Task directions:
Write out again each line of the material below, unchanged, from the first one to the line that holds "The width and".

■ ■ ■ ■ ■

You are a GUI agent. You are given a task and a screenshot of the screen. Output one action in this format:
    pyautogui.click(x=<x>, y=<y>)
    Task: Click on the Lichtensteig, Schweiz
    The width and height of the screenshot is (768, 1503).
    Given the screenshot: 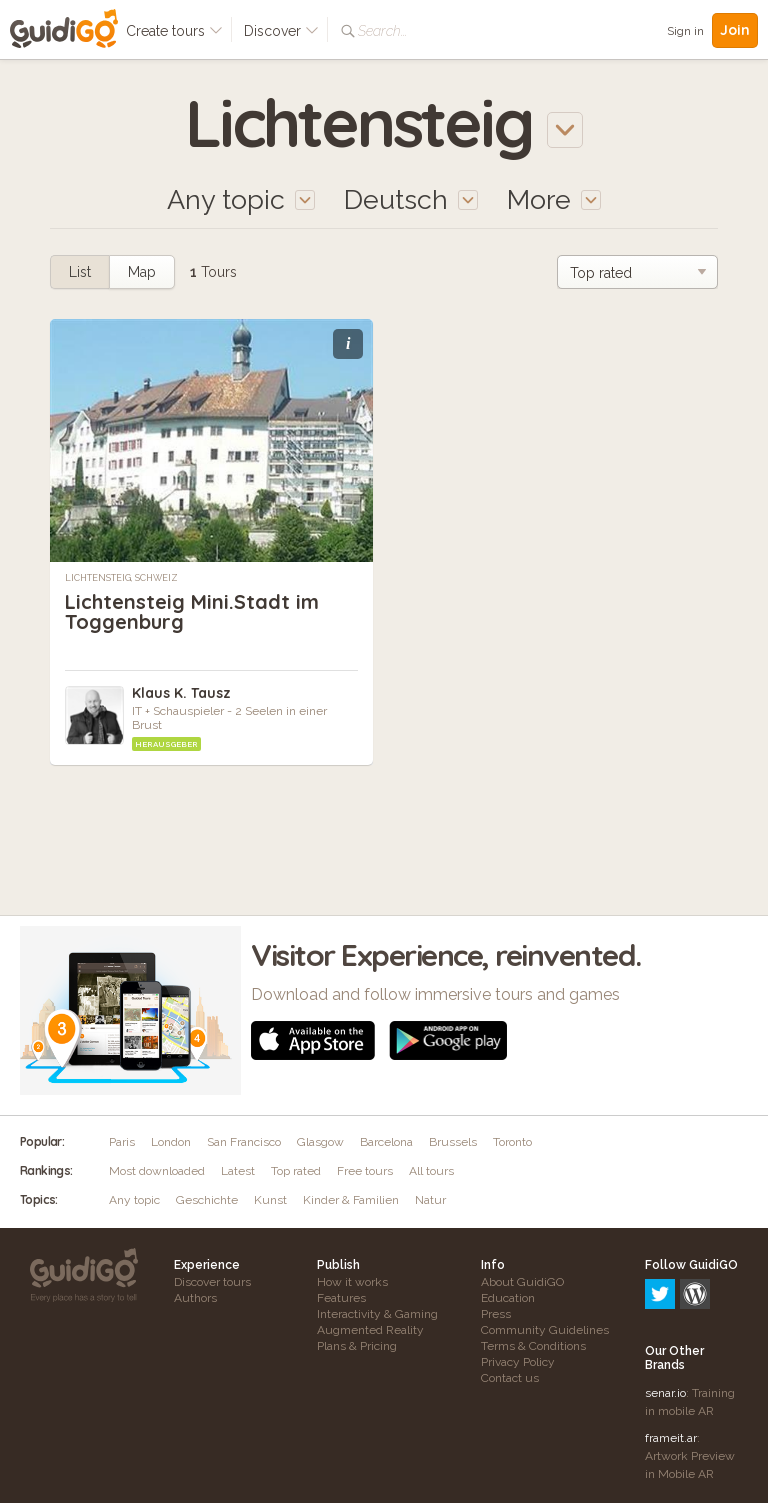 What is the action you would take?
    pyautogui.click(x=121, y=578)
    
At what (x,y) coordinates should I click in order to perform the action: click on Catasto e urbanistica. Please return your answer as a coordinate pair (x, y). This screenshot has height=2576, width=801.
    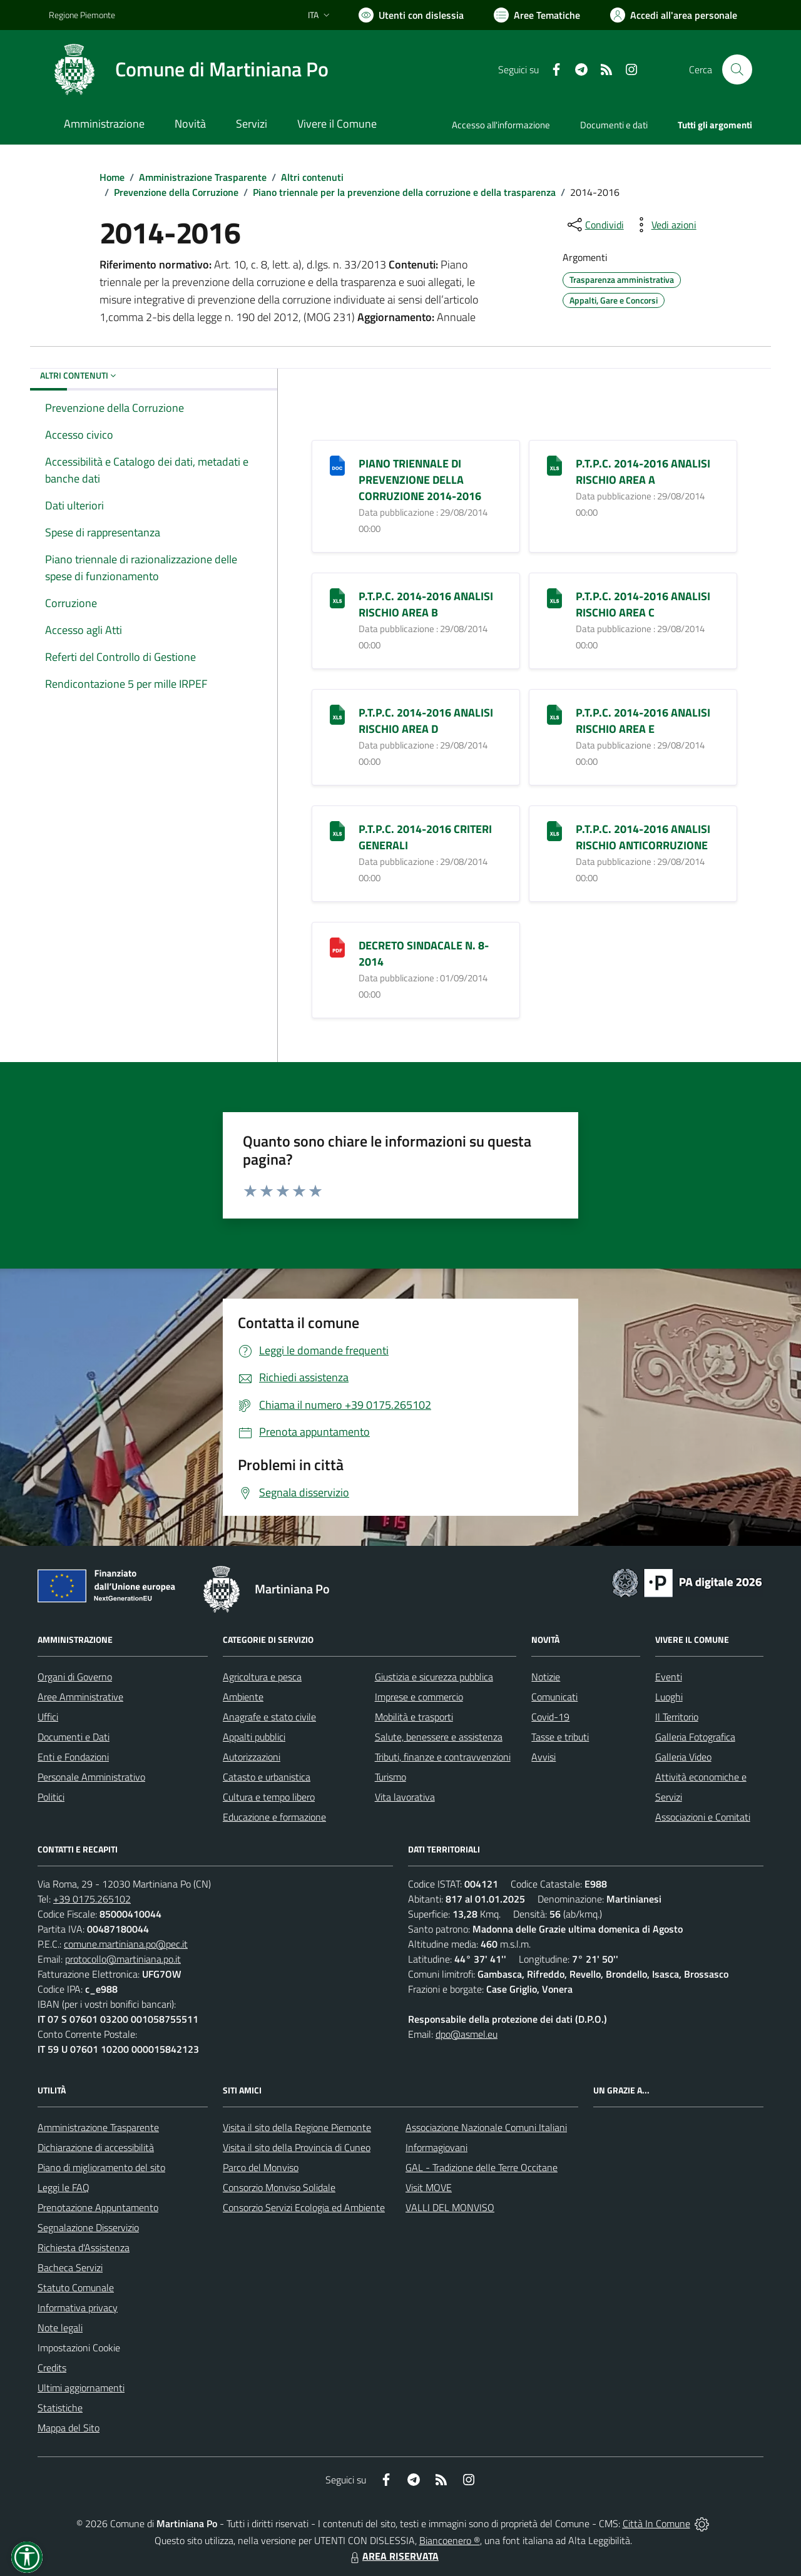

■ ■ ■ ■ ■

Reply to the exercise:
You are a GUI agent. You are given a task and a screenshot of the screen. Output one action in this format:
    pyautogui.click(x=<x>, y=<y>)
    Task: Click on the Lichtensteig, Schweiz
    The width and height of the screenshot is (768, 1503).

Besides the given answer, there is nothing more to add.